Segment Start: RECORDS FOR THE EXERCISE

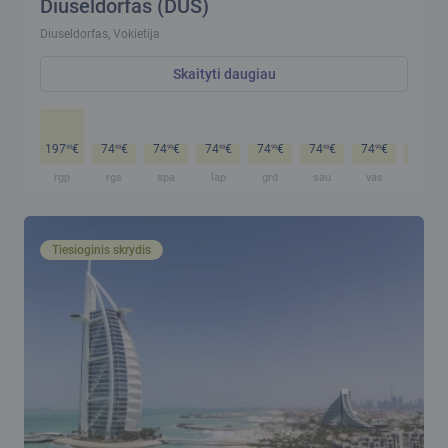
Diuseldorfas (DUS)
Diuseldorfas, Vokietija
Skaityti daugiau
197
€
74
€
74
€
74
€
74
€
74
€
74
€
74
€
99
99
99
99
99
99
99
99
rgp
rgs
spa
lap
grd
sau
vas
kov
Tiesioginis skrydis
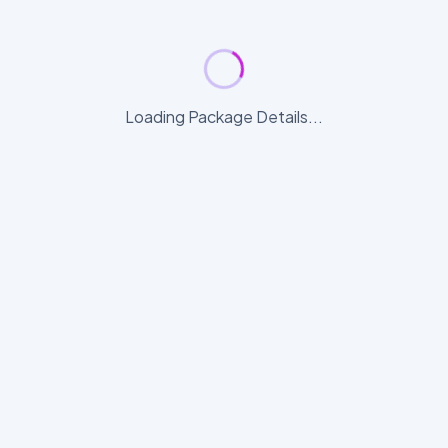
Loading Package Details...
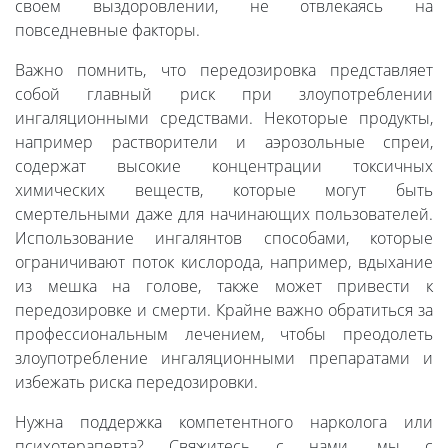
своем выздоровлении, не отвлекаясь на
повседневные факторы.
Важно помнить, что передозировка представляет
собой главный риск при злоупотреблении
ингаляционными средствами. Некоторые продукты,
например растворители и аэрозольные спреи,
содержат высокие концентрации токсичных
химических веществ, которые могут быть
смертельными даже для начинающих пользователей.
Использование ингалянтов способами, которые
ограничивают поток кислорода, например, вдыхание
из мешка на голове, также может привести к
передозировке и смерти. Крайне важно обратиться за
профессиональным лечением, чтобы преодолеть
злоупотребление ингаляционными препаратами и
избежать риска передозировки.
Нужна поддержка компетентного нарколога или
психотерапевта? Свяжитесь с нами, мы с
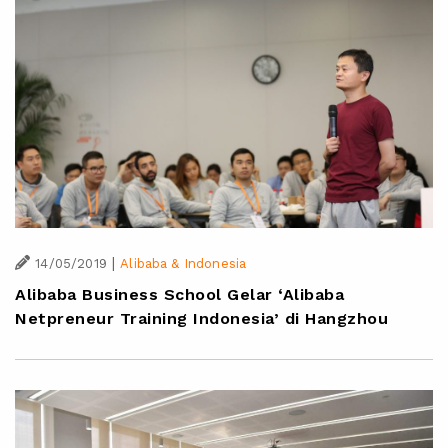
|
14/05/2019
Alibaba & Indonesia
Alibaba Business School Gelar ‘Alibaba
Netpreneur Training Indonesia’ di Hangzhou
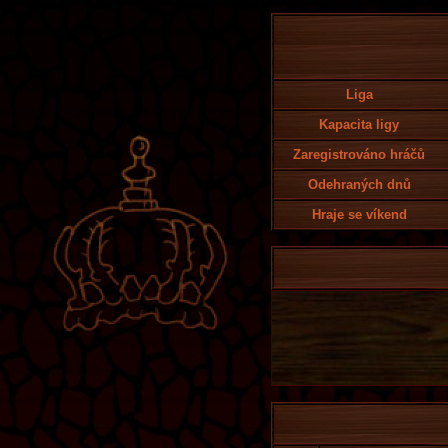
Liga
Kapacita ligy
Zaregistrováno hráčů
Odehraných dnů
Hraje se víkend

Segment End: RECORDS FOR THE EXERCISE

TASK PROMPT: Output only an exact transcription of the lines above from the one with "повседневные факторы." up to and including the one with "химических веществ, которые могут быть".

THE COMPLETED TASK:
повседневные факторы.
Важно помнить, что передозировка представляет
собой главный риск при злоупотреблении
ингаляционными средствами. Некоторые продукты,
например растворители и аэрозольные спреи,
содержат высокие концентрации токсичных
химических веществ, которые могут быть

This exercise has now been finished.